The fundamental goal of developing virtual learning environment for visually challenged people is to complement or replace sight by another modality. The visual information therefore needs to be simplified and transformed so as to allow its rendition through alternate sensory channels, usually auditory, haptic, or auditory-haptic. One of the methods to enhance and enrich simulated environment is to use virtual reality along with advanced technologies such as computer haptics, brain-computer interface (BCI), speech processing and sonification. Such technologies can be used to provide learning environment to visually challenged people to create cognitive maps of unfamiliar areas. We aim to present various research studies including ours for communicating spatial knowledge to visually challenged people and evaluating it through virtual learning environment (VLE), and thereby enhancing spatial behaviour in real environment. This chapter proposes taxonomy of spatial learning and addresses the potential of virtual learning environment as a tool for studying spatial behaviour of visually challenged people and thereby enhancing their capabilities to interact in a spatial environment in real life. It would be useful to understand as to how they learn and acquire basic spatial knowledge in terms of landmarks and configuration of spatial layout and also how navigation tasks are improvised. Understanding the use of such knowledge to externalize and measure virtually perceived cognitive maps is also important.

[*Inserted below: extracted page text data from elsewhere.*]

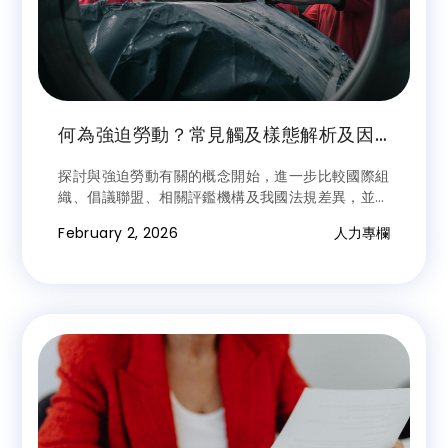
何為強迫勞動？常見觸及樣態解析及因
應建議，以美國對台企業輸美產品發布
探討與強迫勞動有關的概念開始，進一步比較國際組
暫扣令之影響為例
織、倡議聯盟、相關評鑑機構及我國法規差異，並以
此次台灣自行車大廠輸美產品遭美國當局以涉及強迫
February 2, 2026
人力專欄
勞動為由暫扣案為例，就企業常見違反樣態解構分
析。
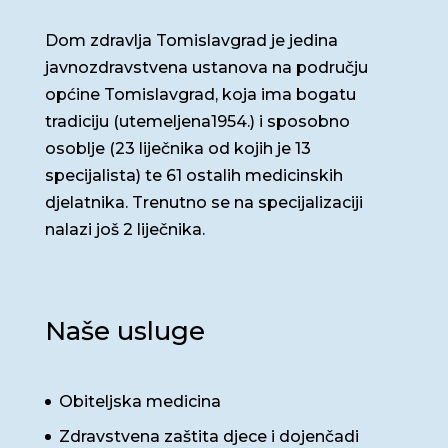
Dom zdravlja Tomislavgrad je jedina
javnozdravstvena ustanova na području
općine Tomislavgrad, koja ima bogatu
tradiciju (utemeljena1954.) i sposobno
osoblje (23 liječnika od kojih je 13
specijalista) te 61 ostalih medicinskih
djelatnika. Trenutno se na specijalizaciji
nalazi još 2 liječnika.
Naše usluge
Obiteljska medicina
Zdravstvena zaštita djece i dojenčadi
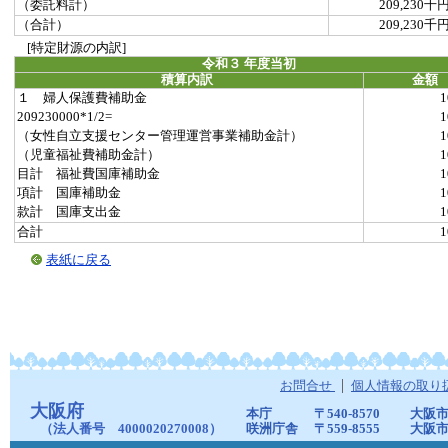
（委託料計）
209,230千
（合計）
209,230千
[特定財源の内訳]
令和３ 年度当初
積算内訳
金額
１ 婦人保護費補助金
1
209230000*1/2=
1
（女性自立支援センター管理運営事業補助金計）
1
（児童福祉費補助金計）
1
目計 福祉費国庫補助金
1
項計 国庫補助金
1
款計 国庫支出金
1
合計
1
表紙に戻る
お問合せ
個人情報の取り
大阪府
本庁
〒540-8570
大阪市
（法人番号 4000020270008）
咲洲庁舎
〒559-8555
大阪市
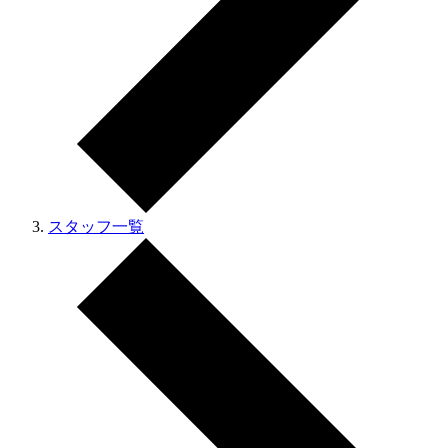
スタッフ一覧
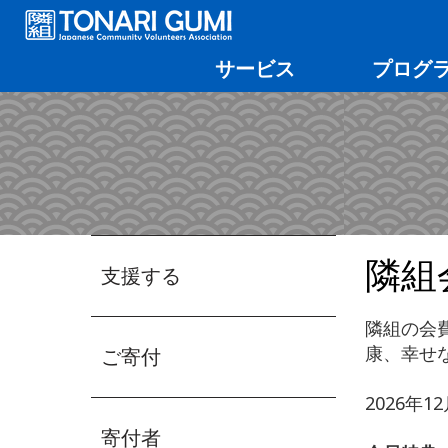
サービス
プログ
隣組
支援する
隣組の会
康、幸せ
ご寄付
2026年
​寄付者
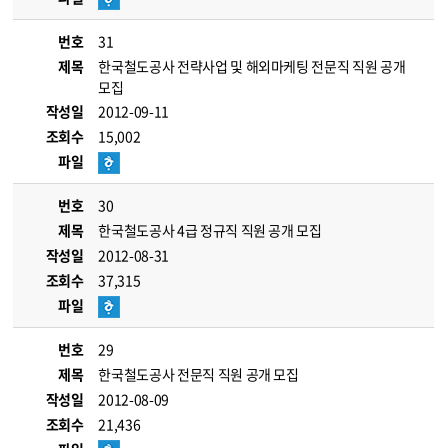
번호
31
제목
한국철도공사 전략사업 및 해외마케팅 전문직 직원 공개
모집
작성일
2012-09-11
조회수
15,002
파일
번호
30
제목
한국철도공사 4급 정규직 직원 공개 모집
작성일
2012-08-31
조회수
37,315
파일
번호
29
제목
한국철도공사 전문직 직원 공개 모집
작성일
2012-08-09
조회수
21,436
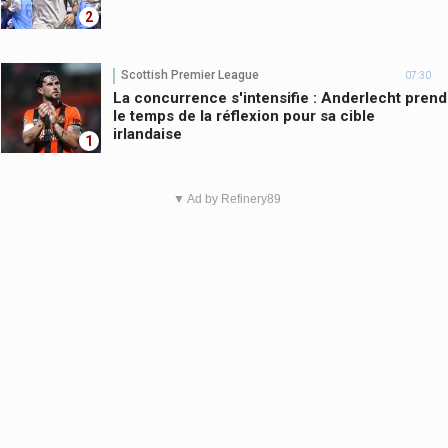
2
Scottish Premier League
07:30
La concurrence s'intensifie : Anderlecht prend
le temps de la réflexion pour sa cible
irlandaise
1
▼ Ad by Refinery89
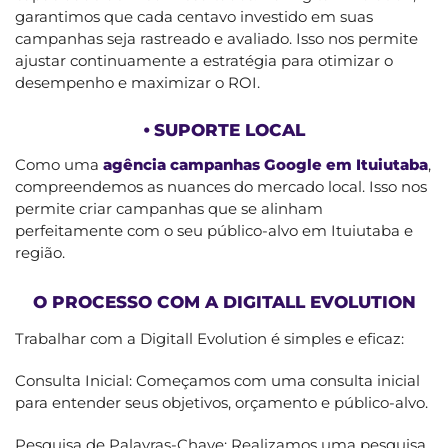
garantimos que cada centavo investido em suas
campanhas seja rastreado e avaliado. Isso nos permite
ajustar continuamente a estratégia para otimizar o
desempenho e maximizar o ROI.
⦁ SUPORTE LOCAL
Como uma
agência campanhas Google em Ituiutaba
,
compreendemos as nuances do mercado local. Isso nos
permite criar campanhas que se alinham
perfeitamente com o seu público-alvo em Ituiutaba e
região.
O PROCESSO COM A DIGITALL EVOLUTION
Trabalhar com a Digitall Evolution é simples e eficaz:
Consulta Inicial: Começamos com uma consulta inicial
para entender seus objetivos, orçamento e público-alvo.
Pesquisa de Palavras-Chave: Realizamos uma pesquisa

Following questions are addressed in this chapter:
Does virtual learning environment (VLE) contribute to communicate the spatial knowledge and thereby the formation of a cognitive map of a novel space?
Which are the major factors that influence the spatial knowledge communication to visually challenged people through VLE?
Which are the factors that mediate for enhancement of the navigation performance of visually challenged people?
Is learning via VLE more effective, accurate, interesting, and enjoyable than learning via conventional methods?
How is the effectiveness of cognitive maps measured?
Can we consider trajectory of subjects as cognitive map?
Does the type of locomotion interface impinge on accuracy of spatial learning?
Is navigating through treadmill-style locomotion interface less disruptive than navigating via conventional devices?